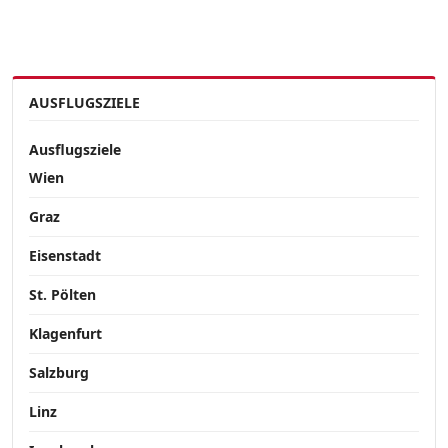
AUSFLUGSZIELE
Ausflugsziele
Wien
Graz
Eisenstadt
St. Pölten
Klagenfurt
Salzburg
Linz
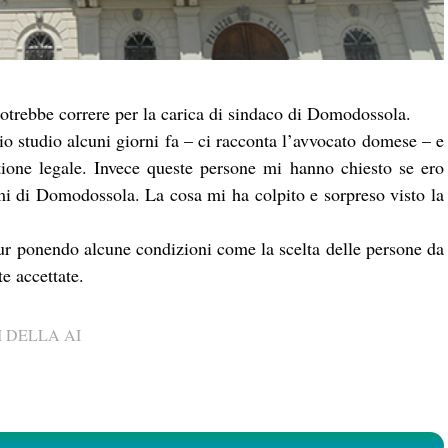
trebbe correre per la carica di sindaco di Domodossola.
io studio alcuni giorni fa – ci racconta l’avvocato domese – e
tione legale. Invece queste persone mi hanno chiesto se ero
mi di Domodossola. La cosa mi ha colpito e sorpreso visto la
ur ponendo alcune condizioni come la scelta delle persone da
te accettate.
 DELLA AI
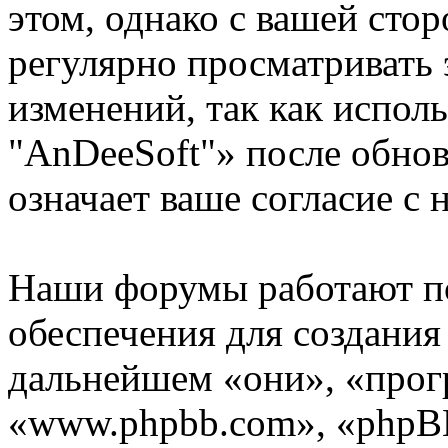
этом, однако с вашей ст
регулярно просматривать 
изменений, так как испо
"AnDeeSoft"» после обно
означает ваше согласие с 
Наши форумы работают п
обеспечения для создани
дальнейшем «они», «прог
«www.phpbb.com», «phpBB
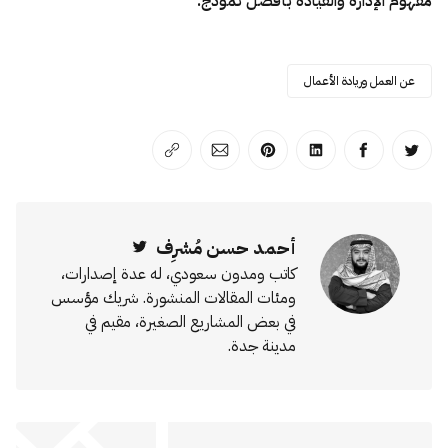
مفهوم الإدارة والقيادة بأفضل نموذج.
عن العمل وريادة الأعمال
انشر على تويتر
انشر على الفيسبوك
انشر على لينكد إن
انشر على بينترست
انشر على الإيميل
انسخ الرابط
أحمد حسن مُشرِف
Twitter
كاتب ومدون سعودي، له عدة إصدارات،
ومئات المقالات المنشورة. شريك مؤسس
في بعض المشاريع الصغيرة، مقيم في
مدينة جدة.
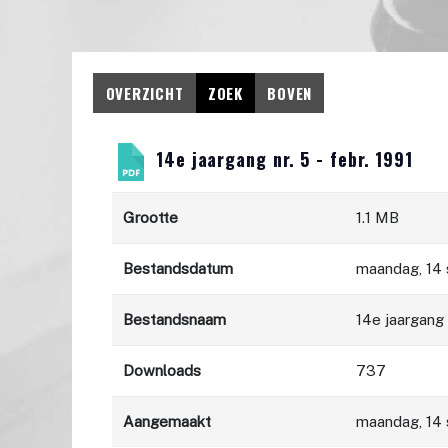
OVERZICHT
ZOEK
BOVEN
14e jaargang nr. 5 - febr. 1991
Grootte
1.1 MB
Bestandsdatum
maandag, 14
Bestandsnaam
14e jaargang n
Downloads
737
Aangemaakt
maandag, 14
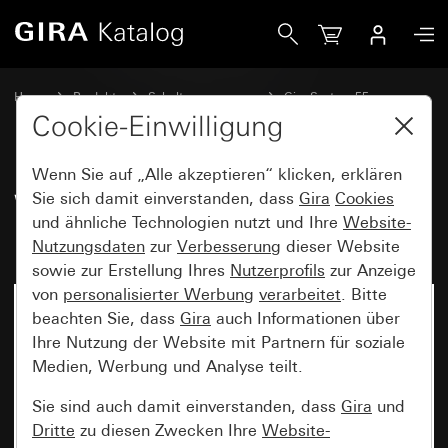
Gira Wippenset 2fach Plus beschreibbar System 55
Home
Produkte
Schalterprogramme
Gira System 55
Wippensets für Bussysteme
Cookie-Einwilligung
Wenn Sie auf „Alle akzeptieren“ klicken, erklären
Wippenset 2fach Plus
Sie sich damit einverstanden, dass
Gira
Cookies
und ähnliche Technologien nutzt und Ihre
Website-
beschreibbar System 55
Nutzungsdaten
zur
Verbesserung
dieser Website
sowie zur Erstellung Ihres
Nutzerprofils
zur Anzeige
von
personalisierter Werbung
verarbeitet
. Bitte
beachten Sie, dass
Gira
auch Informationen über
Ihre Nutzung der Website mit Partnern für soziale
Medien, Werbung und Analyse teilt.
Sie sind auch damit einverstanden, dass
Gira
und
Dritte
zu diesen Zwecken Ihre
Website-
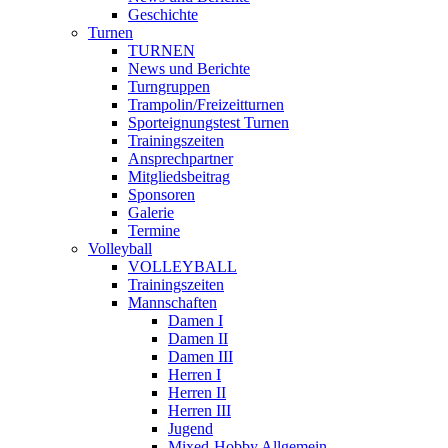
Geschichte
Turnen
TURNEN
News und Berichte
Turngruppen
Trampolin/Freizeitturnen
Sporteignungstest Turnen
Trainingszeiten
Ansprechpartner
Mitgliedsbeitrag
Sponsoren
Galerie
Termine
Volleyball
VOLLEYBALL
Trainingszeiten
Mannschaften
Damen I
Damen II
Damen III
Herren I
Herren II
Herren III
Jugend
Mixed-Hobby Allgemein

> _Goal of the exercise_
Letter for letter, reproduce every record above and skip the pictures.

> _Exercise result_
AUSFLUGSZIELE
Ausflugsziele
Wien
Graz
Eisenstadt
St. Pölten
Klagenfurt
Salzburg
Linz
trebbe correre per la carica di sindaco di Domodossola.
io studio alcuni giorni fa – ci racconta l’avvocato domese – e
tione legale. Invece queste persone mi hanno chiesto se ero
mi di Domodossola. La cosa mi ha colpito e sorpreso visto la
ur ponendo alcune condizioni come la scelta delle persone da
te accettate.
 DELLA AI
этом, однако с вашей ст
регулярно просматривать 
изменений, так как испо
"AnDeeSoft"» после обно
означает ваше согласие с 
Наши форумы работают п
обеспечения для создани
дальнейшем «они», «прог
«www.phpbb.com», «phpBB
مفهوم الإدارة والقيادة بأفضل نموذج.
عن العمل وريادة الأعمال
انشر على تويتر
انشر على الفيسبوك
انشر على لينكد إن
انشر على بينترست
انشر على الإيميل
انسخ الرابط
أحمد حسن مُشرِف
Twitter
كاتب ومدون سعودي، له عدة إصدارات،
ومئات المقالات المنشورة. شريك مؤسس
في بعض المشاريع الصغيرة، مقيم في
مدينة جدة.
OVERZICHT
ZOEK
BOVEN
14e jaargang nr. 5 - febr. 1991
Grootte
1.1 MB
Bestandsdatum
maandag, 14
Bestandsnaam
14e jaargang n
Downloads
737
Aangemaakt
maandag, 14
Gira Wippenset 2fach Plus beschreibbar System 55
Home
Produkte
Schalterprogramme
Gira System 55
Wippensets für Bussysteme
Cookie-Einwilligung
Wenn Sie auf „Alle akzeptieren“ klicken, erklären
Wippenset 2fach Plus
Sie sich damit einverstanden, dass
Gira
Cookies
und ähnliche Technologien nutzt und Ihre
Website-
beschreibbar System 55
Nutzungsdaten
zur
Verbesserung
dieser Website
sowie zur Erstellung Ihres
Nutzerprofils
zur Anzeige
von
personalisierter Werbung
verarbeitet
. Bitte
beachten Sie, dass
Gira
auch Informationen über
Ihre Nutzung der Website mit Partnern für soziale
Medien, Werbung und Analyse teilt.
Sie sind auch damit einverstanden, dass
Gira
und
Dritte
zu diesen Zwecken Ihre
Website-
Geschichte
Turnen
TURNEN
News und Berichte
Turngruppen
Trampolin/Freizeitturnen
Sporteignungstest Turnen
Trainingszeiten
Ansprechpartner
Mitgliedsbeitrag
Sponsoren
Galerie
Termine
Volleyball
VOLLEYBALL
Trainingszeiten
Mannschaften
Damen I
Damen II
Damen III
Herren I
Herren II
Herren III
Jugend
Mixed-Hobby Allgemein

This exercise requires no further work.